The Phycomyces OCTIN crystal lattice is stabilized by intermolecular disulphide bonds.
(A) Conservation of cysteine residue position shown by sequence alignment. Positions exhibiting clade-specific conservation are shown in the color of the species to which they correspond. The positions of other cysteine residues are shown in black. Connected lines above the human FGE represent cysteine pairs that form disulphide bonds. The arrowhead indicates the catalytic cysteine pair. The FGE domain is indicated by the horizontal black bar. (B) Crystal-enriched fraction separated by SDS-PAGE in the presence (+) and absence (−) of the reducing agent 2-ME. P55, but not p14, migrates as a high-molecular–weight smear in the absence of 2-ME. Note that p46 also shifts in the absence of 2-ME, suggesting that it is a processing variant of p55. (C) Stills taken from a video recording the disassembly of Phycomyces OCTIN crystals by the reducing agent DTT (S1 Movie). (D) Synergistic disassembly of Phycomyces OCTIN crystals by SDS and DTT. While SDS alone is sufficient to completely shift p14 to the supernatant after centrifugation at 100,000 x g, only the combination of SDS and DTT has the same effect on p55. 2-ME, 2-Mercaptoethanol; DTT, dithiothreitol; FGE, formylglycine-generating enzyme; OCTIN, octahedral crystal matrix protein; P, pellet; S, supernatant; SDS, sodium dodecyl sulfate; T, total.
Fig 4.
Localization and assembly of bacterial and Phycomyces OCTIN upon ectopic expression.

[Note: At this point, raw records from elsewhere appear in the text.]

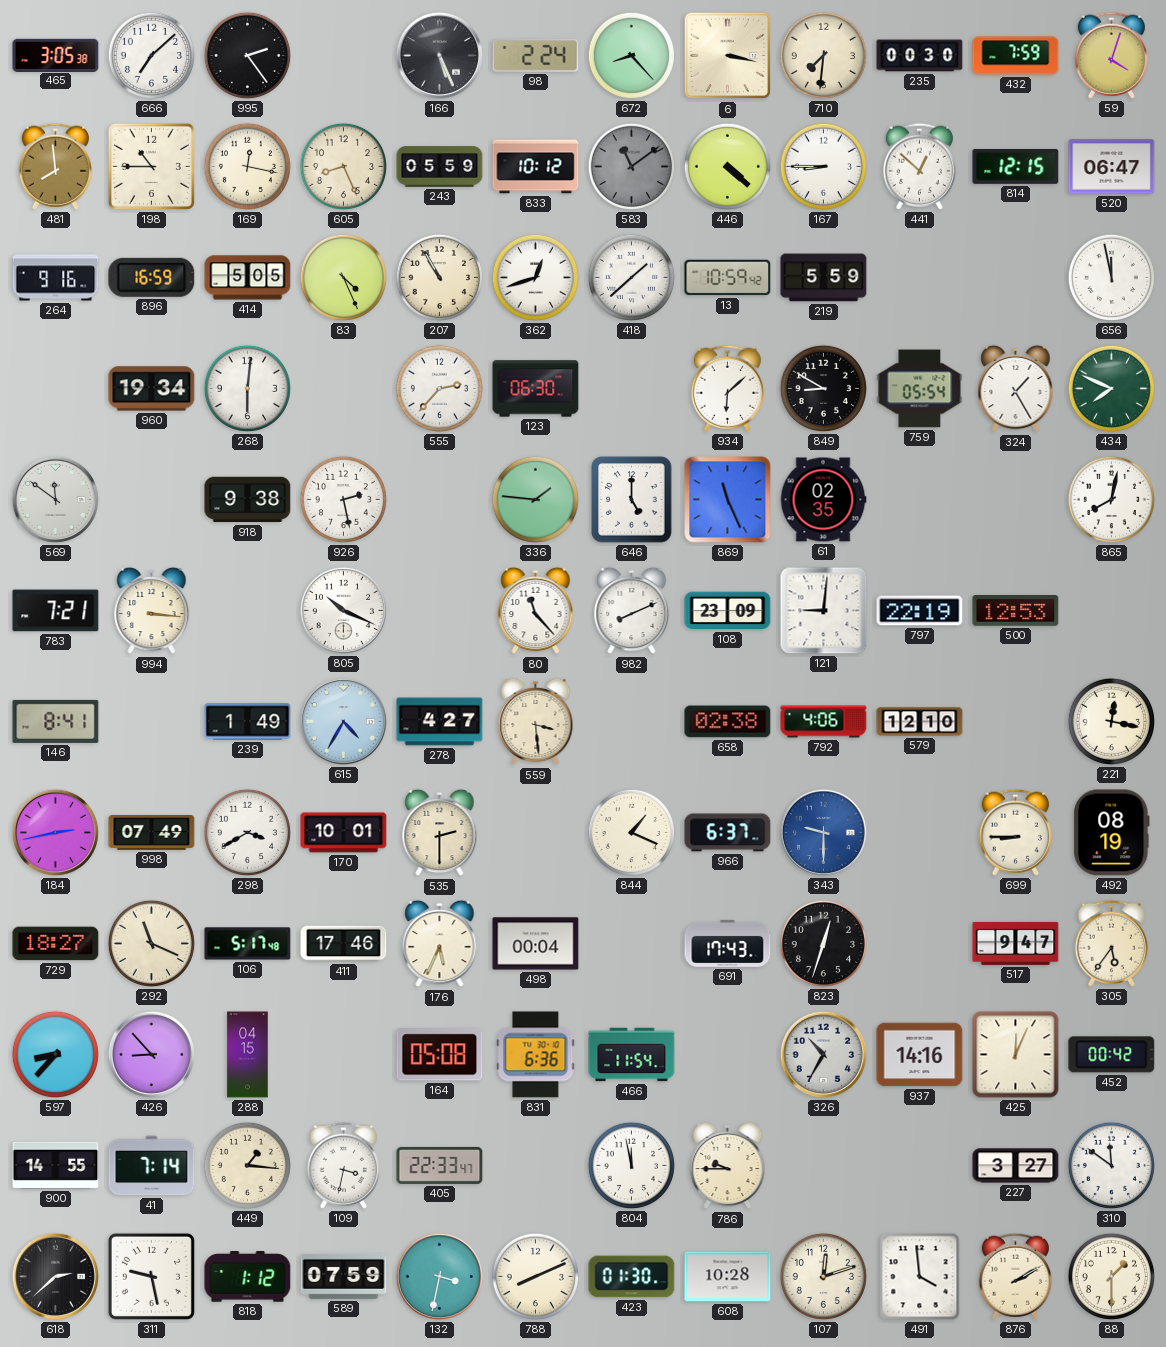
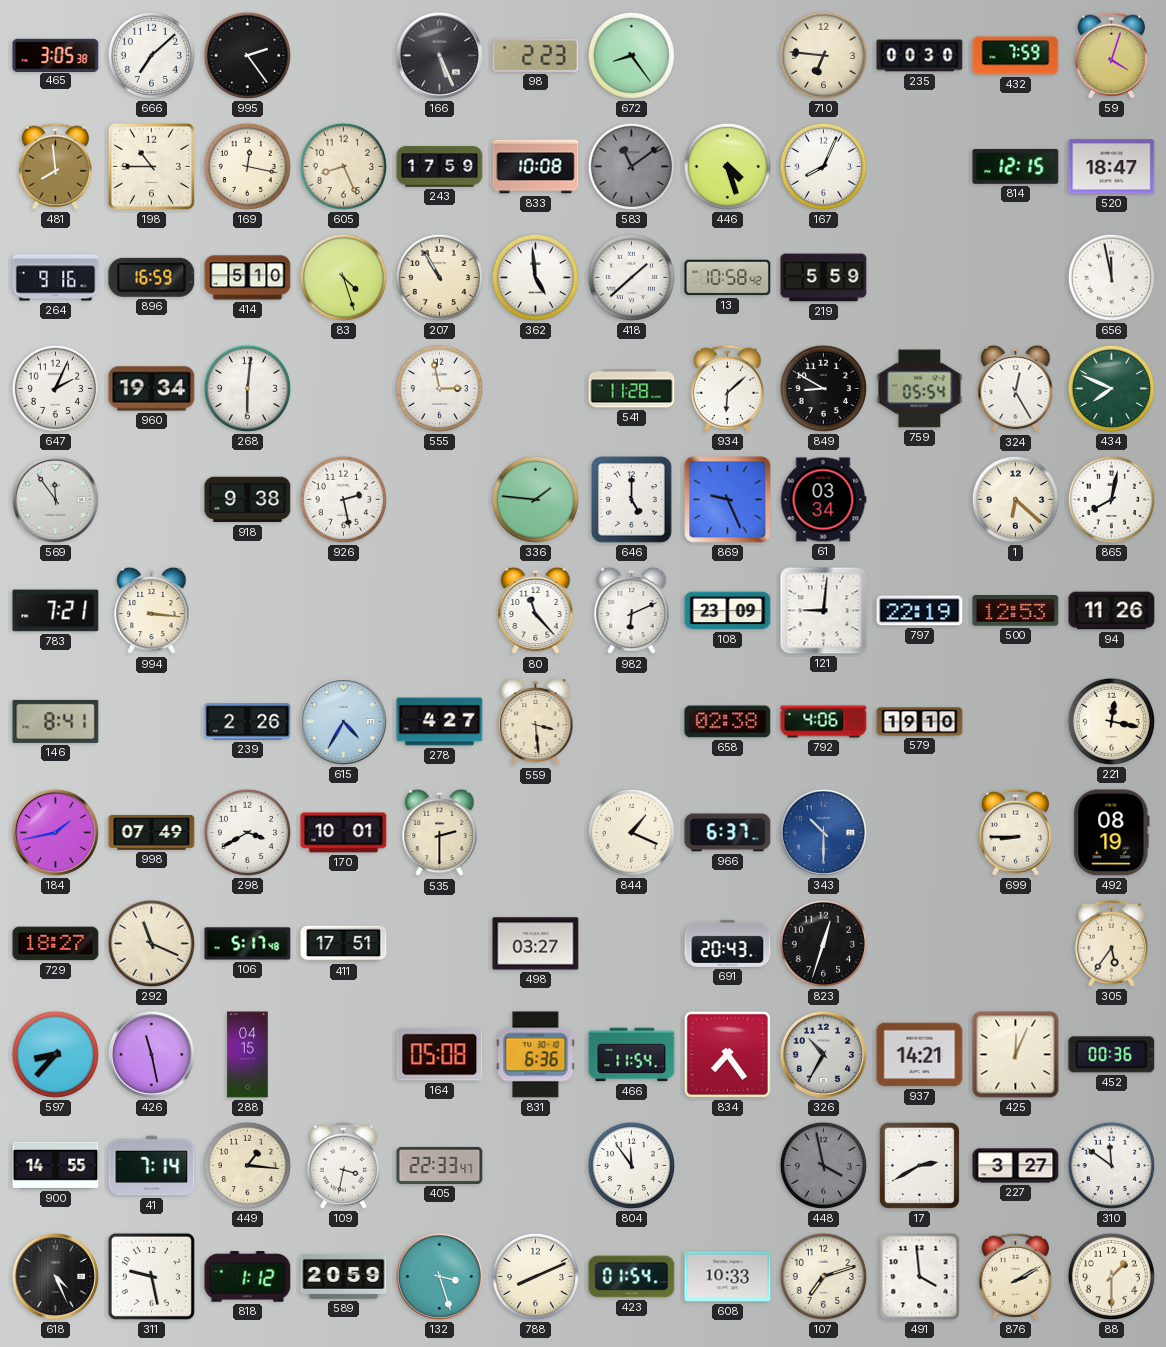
98: 2:24 -> 2:23
672: 8:23 -> 8:24
6: 3:17 -> none
710: 7:31 -> 6:46
243: 05:59 -> 17:59
833: 10:12 -> 10:08
446: 4:22 -> 4:27
167: 8:45 -> 8:04
441: 12:52 -> none
520: 06:47 -> 18:47
414: 5:05 -> 5:10
83: 4:26 -> 4:27
362: 12:42 -> 4:59
13: 10:59 -> 10:58
647: none -> 2:04
555: 2:37 -> 2:58
123: 06:30 -> none
541: none -> 11:28
324: 1:25 -> 12:25
569: 11:51 -> 11:54
869: 11:26 -> 9:26
61: 02:35 -> 03:34
1: none -> 6:22
805: 10:19 -> none
982: 8:11 -> 6:11
94: none -> 11:26
239: 1:49 -> 2:26
579: 12:10 -> 19:10
184: 2:43 -> 1:43
343: 9:30 -> 10:30
411: 17:46 -> 17:51
176: 5:34 -> none
498: 00:04 -> 03:27
691: 17:43 -> 20:43
517: 9:47 -> none
426: 8:53 -> 11:28
834: none -> 7:24
937: 14:16 -> 14:21
452: 00:42 -> 00:36
804: 11:58 -> 11:54
786: 9:45 -> none
448: none -> 3:58
17: none -> 2:40
618: 2:38 -> 4:26
589: 07:59 -> 20:59
132: 3:32 -> 3:27
423: 01:30 -> 01:54
608: 10:28 -> 10:33
107: 12:12 -> 7:12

(A) Terriglobus OCTIN assembles into patches in the periplasm. The Terriglobus OCTIN signal sequence fused to the N′-terminus of mCherry (SST-mCherry) is localized in a ring around the cell periphery, while a full-length OCTINT-mCherry fusion protein is localized in patches. (B) Western blotting shows the enrichment of SST-mCherry and OCTINT-HA in an isolated periplasmic fraction. Cytoplasmic mCherry serves as a control for contamination of the periplasmic fraction through cell lysis. (C) OCTINT-HA assembles into high-order oligomers. Periplasmic OCTINT-HA, but not SST-mCherry is pelleted by centrifugation at 100,000 x g. (D) OCTINT forms intermolecular disulphide bonds. OCTINT-HA migrates as a high-molecular–weight smear in the absence (−) but not presence (+) of 2-ME. (E) As with Phycomyces OCTIN crystals (Fig 3D), SDS and DTT synergize to promote the disassembly of OCTINT oligomers. (F) OCTINT-mCherry and SST-OCTINP-mCherry are targeted to the ER upon expression in mammalian cells. The ER is defined by sfGFP with an N-terminal SS and C′-terminal ER retention signal (KDEL). (G) Western blotting for OCTINT-HA and SST-OCTINP-HA expressed in mammalian cells shows that SST-OCTINP does not undergo proteolytic processing in the ER. Arrowhead indicates the expected position of p55. 2-ME, 2-Mercaptoethanole; BF, brightfield; DTT, dithiothreitol; ER, endoplasmic reticulum; FL; Fluorescence; OCTIN, octahedral crystal matrix protein; P, pellet; S, supernatant; SDS, sodium dodecyl sulfate; sfGFP, superfolder GFP, SS, signal sequence; T, total.